EXTRACTED RECORDS START

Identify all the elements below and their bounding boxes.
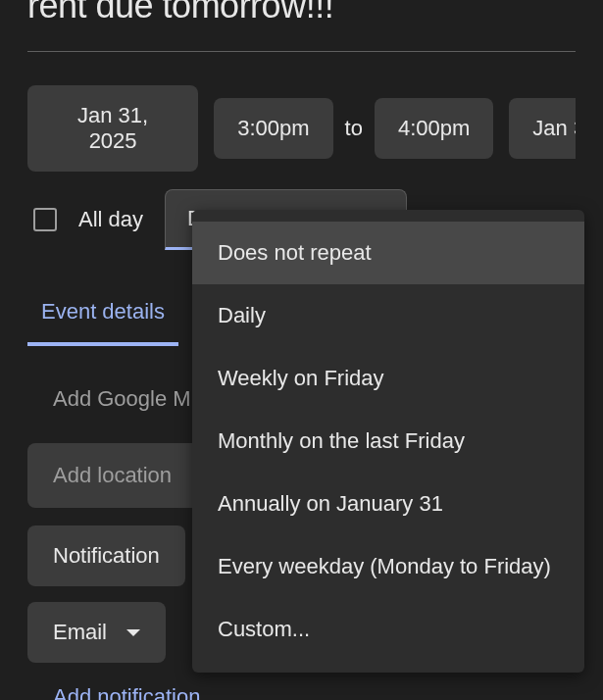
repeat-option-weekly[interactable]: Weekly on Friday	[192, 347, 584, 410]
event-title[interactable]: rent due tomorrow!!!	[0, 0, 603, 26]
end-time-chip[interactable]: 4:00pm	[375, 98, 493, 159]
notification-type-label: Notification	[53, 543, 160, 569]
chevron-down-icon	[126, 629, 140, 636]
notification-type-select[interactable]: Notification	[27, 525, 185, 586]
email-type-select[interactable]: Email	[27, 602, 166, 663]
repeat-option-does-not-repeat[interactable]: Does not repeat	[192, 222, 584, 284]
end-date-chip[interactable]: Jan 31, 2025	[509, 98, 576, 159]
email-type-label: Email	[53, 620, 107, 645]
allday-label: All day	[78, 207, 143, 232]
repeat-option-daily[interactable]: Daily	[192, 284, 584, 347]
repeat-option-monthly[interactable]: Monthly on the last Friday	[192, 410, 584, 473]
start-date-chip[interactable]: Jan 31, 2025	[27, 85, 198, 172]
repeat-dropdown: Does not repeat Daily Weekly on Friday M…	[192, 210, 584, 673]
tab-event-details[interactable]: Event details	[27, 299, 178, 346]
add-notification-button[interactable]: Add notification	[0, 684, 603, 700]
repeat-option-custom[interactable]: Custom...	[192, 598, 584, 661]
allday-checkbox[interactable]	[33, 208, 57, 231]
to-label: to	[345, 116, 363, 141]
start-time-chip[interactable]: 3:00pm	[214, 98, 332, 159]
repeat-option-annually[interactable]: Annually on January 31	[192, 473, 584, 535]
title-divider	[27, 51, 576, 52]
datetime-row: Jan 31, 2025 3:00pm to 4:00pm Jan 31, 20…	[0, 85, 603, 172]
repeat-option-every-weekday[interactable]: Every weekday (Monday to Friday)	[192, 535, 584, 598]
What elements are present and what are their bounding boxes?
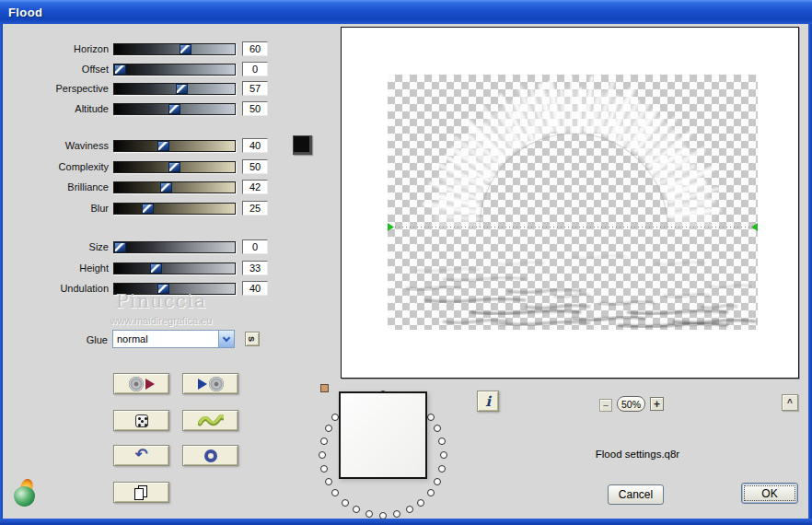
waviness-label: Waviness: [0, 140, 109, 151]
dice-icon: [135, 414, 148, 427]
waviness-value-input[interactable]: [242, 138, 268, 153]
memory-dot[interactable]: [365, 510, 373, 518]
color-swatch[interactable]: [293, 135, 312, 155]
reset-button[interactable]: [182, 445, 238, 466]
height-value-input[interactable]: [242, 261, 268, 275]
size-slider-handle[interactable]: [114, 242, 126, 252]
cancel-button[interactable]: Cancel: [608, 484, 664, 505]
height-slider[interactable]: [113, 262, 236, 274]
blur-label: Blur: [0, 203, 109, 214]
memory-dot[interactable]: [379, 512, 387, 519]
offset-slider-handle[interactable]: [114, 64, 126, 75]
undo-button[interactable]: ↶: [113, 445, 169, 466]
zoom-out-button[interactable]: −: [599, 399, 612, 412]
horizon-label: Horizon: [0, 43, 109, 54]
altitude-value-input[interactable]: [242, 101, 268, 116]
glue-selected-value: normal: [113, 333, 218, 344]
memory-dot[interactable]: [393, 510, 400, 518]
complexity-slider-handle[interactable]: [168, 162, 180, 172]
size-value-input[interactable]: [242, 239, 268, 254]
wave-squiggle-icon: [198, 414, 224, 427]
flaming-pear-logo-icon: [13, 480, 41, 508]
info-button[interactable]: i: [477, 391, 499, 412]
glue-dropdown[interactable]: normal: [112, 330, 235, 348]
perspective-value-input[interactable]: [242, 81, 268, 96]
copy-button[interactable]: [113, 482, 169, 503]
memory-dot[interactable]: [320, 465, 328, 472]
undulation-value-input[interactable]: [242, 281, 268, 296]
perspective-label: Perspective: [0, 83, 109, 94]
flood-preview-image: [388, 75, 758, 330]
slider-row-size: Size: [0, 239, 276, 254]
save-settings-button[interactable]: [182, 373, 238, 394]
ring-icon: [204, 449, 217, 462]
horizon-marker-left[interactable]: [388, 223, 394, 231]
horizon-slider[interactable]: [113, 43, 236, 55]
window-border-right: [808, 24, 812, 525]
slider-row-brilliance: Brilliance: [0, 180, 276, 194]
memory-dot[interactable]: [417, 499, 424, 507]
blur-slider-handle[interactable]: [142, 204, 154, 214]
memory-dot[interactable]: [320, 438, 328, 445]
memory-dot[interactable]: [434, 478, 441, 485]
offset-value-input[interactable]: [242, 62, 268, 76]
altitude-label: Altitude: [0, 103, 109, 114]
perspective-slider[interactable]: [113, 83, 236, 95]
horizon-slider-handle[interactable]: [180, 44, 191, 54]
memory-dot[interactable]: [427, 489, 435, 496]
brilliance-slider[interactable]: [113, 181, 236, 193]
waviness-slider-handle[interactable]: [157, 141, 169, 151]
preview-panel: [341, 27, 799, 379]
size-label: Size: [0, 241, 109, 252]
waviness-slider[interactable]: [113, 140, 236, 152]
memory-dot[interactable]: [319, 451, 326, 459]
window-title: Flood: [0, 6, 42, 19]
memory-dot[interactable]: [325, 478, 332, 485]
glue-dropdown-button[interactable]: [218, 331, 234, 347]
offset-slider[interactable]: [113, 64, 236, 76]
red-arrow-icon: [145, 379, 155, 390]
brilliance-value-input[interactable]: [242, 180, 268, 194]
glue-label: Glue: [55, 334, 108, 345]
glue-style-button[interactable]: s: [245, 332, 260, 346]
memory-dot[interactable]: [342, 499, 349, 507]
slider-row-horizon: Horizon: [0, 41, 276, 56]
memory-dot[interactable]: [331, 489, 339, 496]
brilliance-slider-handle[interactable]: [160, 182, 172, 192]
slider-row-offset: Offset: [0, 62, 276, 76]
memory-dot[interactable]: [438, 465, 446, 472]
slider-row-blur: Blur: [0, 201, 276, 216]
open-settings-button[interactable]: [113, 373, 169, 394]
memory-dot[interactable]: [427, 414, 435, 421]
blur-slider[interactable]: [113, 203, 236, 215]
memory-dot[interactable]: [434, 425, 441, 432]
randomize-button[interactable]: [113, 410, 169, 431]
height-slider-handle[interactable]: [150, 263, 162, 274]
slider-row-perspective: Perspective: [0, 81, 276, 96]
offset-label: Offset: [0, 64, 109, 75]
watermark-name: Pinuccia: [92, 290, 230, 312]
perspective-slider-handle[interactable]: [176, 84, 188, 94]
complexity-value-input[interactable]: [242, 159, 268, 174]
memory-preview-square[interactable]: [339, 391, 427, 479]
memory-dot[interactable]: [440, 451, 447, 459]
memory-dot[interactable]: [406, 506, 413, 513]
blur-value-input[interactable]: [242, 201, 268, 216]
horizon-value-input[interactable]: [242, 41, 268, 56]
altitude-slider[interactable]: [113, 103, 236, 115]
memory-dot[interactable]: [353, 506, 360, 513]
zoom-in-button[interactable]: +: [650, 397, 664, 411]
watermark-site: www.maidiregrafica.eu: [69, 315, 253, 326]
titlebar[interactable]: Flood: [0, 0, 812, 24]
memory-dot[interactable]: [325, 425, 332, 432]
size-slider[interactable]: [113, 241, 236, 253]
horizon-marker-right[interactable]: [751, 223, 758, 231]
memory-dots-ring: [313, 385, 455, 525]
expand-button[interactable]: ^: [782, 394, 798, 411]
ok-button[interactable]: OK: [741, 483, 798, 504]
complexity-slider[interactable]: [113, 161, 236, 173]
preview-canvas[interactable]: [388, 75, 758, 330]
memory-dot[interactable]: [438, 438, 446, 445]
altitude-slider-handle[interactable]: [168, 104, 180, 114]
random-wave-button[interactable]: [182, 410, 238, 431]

EXTRACTED RECORDS END

### PROBLEM DESCRIPTION
All of the entries need to be retyped word for word, pictures excluded.

### SOLVED PROBLEM
Identify all the elements below and their bounding boxes.
repeat-option-weekly[interactable]: Weekly on Friday	[192, 347, 584, 410]
event-title[interactable]: rent due tomorrow!!!	[0, 0, 603, 26]
end-time-chip[interactable]: 4:00pm	[375, 98, 493, 159]
notification-type-label: Notification	[53, 543, 160, 569]
chevron-down-icon	[126, 629, 140, 636]
notification-type-select[interactable]: Notification	[27, 525, 185, 586]
email-type-select[interactable]: Email	[27, 602, 166, 663]
repeat-option-does-not-repeat[interactable]: Does not repeat	[192, 222, 584, 284]
end-date-chip[interactable]: Jan 31, 2025	[509, 98, 576, 159]
email-type-label: Email	[53, 620, 107, 645]
allday-label: All day	[78, 207, 143, 232]
repeat-option-daily[interactable]: Daily	[192, 284, 584, 347]
repeat-option-monthly[interactable]: Monthly on the last Friday	[192, 410, 584, 473]
start-date-chip[interactable]: Jan 31, 2025	[27, 85, 198, 172]
repeat-dropdown: Does not repeat Daily Weekly on Friday M…	[192, 210, 584, 673]
tab-event-details[interactable]: Event details	[27, 299, 178, 346]
add-notification-button[interactable]: Add notification	[0, 684, 603, 700]
repeat-option-custom[interactable]: Custom...	[192, 598, 584, 661]
allday-checkbox[interactable]	[33, 208, 57, 231]
to-label: to	[345, 116, 363, 141]
start-time-chip[interactable]: 3:00pm	[214, 98, 332, 159]
repeat-option-annually[interactable]: Annually on January 31	[192, 473, 584, 535]
title-divider	[27, 51, 576, 52]
datetime-row: Jan 31, 2025 3:00pm to 4:00pm Jan 31, 20…	[0, 85, 603, 172]
repeat-option-every-weekday[interactable]: Every weekday (Monday to Friday)	[192, 535, 584, 598]
What elements are present and what are their bounding boxes?
waviness-label: Waviness: [0, 140, 109, 151]
dice-icon: [135, 414, 148, 427]
waviness-value-input[interactable]: [242, 138, 268, 153]
memory-dot[interactable]: [365, 510, 373, 518]
color-swatch[interactable]: [293, 135, 312, 155]
reset-button[interactable]: [182, 445, 238, 466]
height-value-input[interactable]: [242, 261, 268, 275]
size-slider-handle[interactable]: [114, 242, 126, 252]
cancel-button[interactable]: Cancel: [608, 484, 664, 505]
height-slider[interactable]: [113, 262, 236, 274]
blur-label: Blur: [0, 203, 109, 214]
memory-dot[interactable]: [379, 512, 387, 519]
offset-slider-handle[interactable]: [114, 64, 126, 75]
undo-button[interactable]: ↶: [113, 445, 169, 466]
zoom-out-button[interactable]: −: [599, 399, 612, 412]
horizon-label: Horizon: [0, 43, 109, 54]
altitude-value-input[interactable]: [242, 101, 268, 116]
glue-selected-value: normal: [113, 333, 218, 344]
memory-dot[interactable]: [393, 510, 400, 518]
complexity-slider-handle[interactable]: [168, 162, 180, 172]
size-value-input[interactable]: [242, 239, 268, 254]
wave-squiggle-icon: [198, 414, 224, 427]
flaming-pear-logo-icon: [13, 480, 41, 508]
info-button[interactable]: i: [477, 391, 499, 412]
glue-dropdown[interactable]: normal: [112, 330, 235, 348]
perspective-value-input[interactable]: [242, 81, 268, 96]
copy-button[interactable]: [113, 482, 169, 503]
memory-dot[interactable]: [320, 465, 328, 472]
undulation-value-input[interactable]: [242, 281, 268, 296]
perspective-label: Perspective: [0, 83, 109, 94]
flood-preview-image: [388, 75, 758, 330]
slider-row-size: Size: [0, 239, 276, 254]
save-settings-button[interactable]: [182, 373, 238, 394]
ring-icon: [204, 449, 217, 462]
horizon-marker-left[interactable]: [388, 223, 394, 231]
horizon-slider[interactable]: [113, 43, 236, 55]
window-border-right: [808, 24, 812, 525]
slider-row-brilliance: Brilliance: [0, 180, 276, 194]
memory-dot[interactable]: [417, 499, 424, 507]
blur-slider-handle[interactable]: [142, 204, 154, 214]
memory-dot[interactable]: [320, 438, 328, 445]
memory-dot[interactable]: [434, 478, 441, 485]
offset-value-input[interactable]: [242, 62, 268, 76]
altitude-label: Altitude: [0, 103, 109, 114]
perspective-slider[interactable]: [113, 83, 236, 95]
horizon-slider-handle[interactable]: [180, 44, 191, 54]
memory-dot[interactable]: [427, 489, 435, 496]
brilliance-slider[interactable]: [113, 181, 236, 193]
waviness-slider-handle[interactable]: [157, 141, 169, 151]
preview-panel: [341, 27, 799, 379]
size-label: Size: [0, 241, 109, 252]
waviness-slider[interactable]: [113, 140, 236, 152]
memory-dot[interactable]: [319, 451, 326, 459]
window-title: Flood: [0, 6, 42, 19]
memory-dot[interactable]: [325, 478, 332, 485]
glue-dropdown-button[interactable]: [218, 331, 234, 347]
offset-slider[interactable]: [113, 64, 236, 76]
red-arrow-icon: [145, 379, 155, 390]
brilliance-value-input[interactable]: [242, 180, 268, 194]
glue-label: Glue: [55, 334, 108, 345]
glue-style-button[interactable]: s: [245, 332, 260, 346]
memory-dot[interactable]: [342, 499, 349, 507]
slider-row-horizon: Horizon: [0, 41, 276, 56]
memory-dot[interactable]: [331, 489, 339, 496]
brilliance-slider-handle[interactable]: [160, 182, 172, 192]
slider-row-offset: Offset: [0, 62, 276, 76]
memory-dot[interactable]: [438, 465, 446, 472]
slider-row-blur: Blur: [0, 201, 276, 216]
open-settings-button[interactable]: [113, 373, 169, 394]
memory-dot[interactable]: [427, 414, 435, 421]
blur-slider[interactable]: [113, 203, 236, 215]
memory-dot[interactable]: [434, 425, 441, 432]
randomize-button[interactable]: [113, 410, 169, 431]
height-slider-handle[interactable]: [150, 263, 162, 274]
slider-row-perspective: Perspective: [0, 81, 276, 96]
offset-label: Offset: [0, 64, 109, 75]
watermark-name: Pinuccia: [92, 290, 230, 312]
perspective-slider-handle[interactable]: [176, 84, 188, 94]
complexity-value-input[interactable]: [242, 159, 268, 174]
memory-preview-square[interactable]: [339, 391, 427, 479]
memory-dot[interactable]: [440, 451, 447, 459]
memory-dot[interactable]: [406, 506, 413, 513]
blur-value-input[interactable]: [242, 201, 268, 216]
horizon-value-input[interactable]: [242, 41, 268, 56]
altitude-slider[interactable]: [113, 103, 236, 115]
memory-dot[interactable]: [353, 506, 360, 513]
zoom-in-button[interactable]: +: [650, 397, 664, 411]
watermark-site: www.maidiregrafica.eu: [69, 315, 253, 326]
titlebar[interactable]: Flood: [0, 0, 812, 24]
memory-dot[interactable]: [325, 425, 332, 432]
size-slider[interactable]: [113, 241, 236, 253]
horizon-marker-right[interactable]: [751, 223, 758, 231]
memory-dots-ring: [313, 385, 455, 525]
expand-button[interactable]: ^: [782, 394, 798, 411]
ok-button[interactable]: OK: [741, 483, 798, 504]
complexity-slider[interactable]: [113, 161, 236, 173]
preview-canvas[interactable]: [388, 75, 758, 330]
memory-dot[interactable]: [438, 438, 446, 445]
altitude-slider-handle[interactable]: [168, 104, 180, 114]
random-wave-button[interactable]: [182, 410, 238, 431]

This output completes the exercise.